University professors from New York and California designed and developed three digital games – available online and in the iOS and Google Play app stores – to help its users’ brains work more efficiently. While some digital games falsely claim to improve cognitive skills, these three games have actually proven to. Evidenced through a series of research studies, these games can help users boost memory, inhibition, and cognitive flexibility.
“Can games actually have positive effects on players? We believe they can, and we designed three games to support learners in developing cognitive skills that researchers have identified as essential for success in daily life, executive functions,“ said Jan L. Plass, Paulette Goddard Professor of Digital Media and Learning Sciences at New York University’s Steinhardt School of Culture Education and Human Development and co-creator of the games.
Those executive functions are inhibitory control (attention span), working memory (cognitive processing), and cognitive flexibility (multi-tasking).
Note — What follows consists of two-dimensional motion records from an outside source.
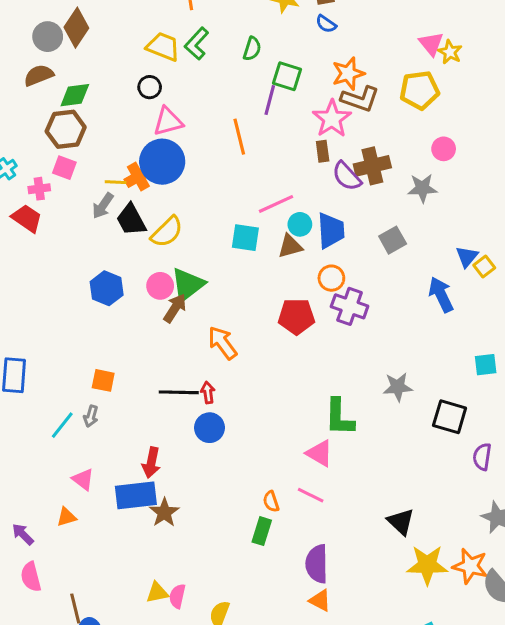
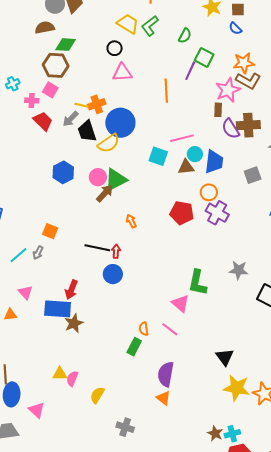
blue circle: (162, 162) -> (120, 123), moved
red trapezoid: (27, 218) -> (43, 121), moved
orange arrow: (223, 343) -> (131, 221), size x0.6

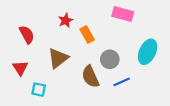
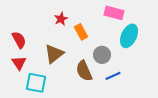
red semicircle: (27, 35) -> (19, 40), moved
cyan ellipse: (148, 52) -> (129, 36), moved
cyan square: (39, 90) -> (36, 83), size x1.5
Each game specifically works backwards from the goal of improving those functions and consists of tasks specifically meant to train the brain.
What does this show? Well, at a bare minimum it demonstrates that the effect a game has on a person has nothing to do with the medium itself and has everything to do with the construction of the game and what it is designed to achieve. This isn't terribly nuanced and likely seems obvious to most of us, but it is certainly a refutation of the trope that "video games are bad" that far too many people still have. Games aren't bad. Games are games. Just as there is good television and books, as well as "bad" or empty calorie television and books, so too is it with video games.
And, to be clear, the science indicates that these games work.
In addition to developing the games, Plass, Homer and Mayer published eight research articles reporting on the effectiveness of these games.
“We found replicated evidence across multiple experiments that playing our games for two hours causes improvements in executive function skills as compared to a control group that plays an unrelated game,” said Mayer. “This is one of the few scientific experiments showing the benefits of game-based training on executive function skills such as being able to shift from one task to another or being able to keep track of a series of events. This work shows the benefits of designing games based on the cognitive theory of game-based training.”
Whatever is true about video games, it sure isn't that they are "bad", full stop. Instead, there are different kinds of games that create different kinds of cognitive effects. If we could all approach the topic with that as the baseline from now on, the conversations we have will be far more productive.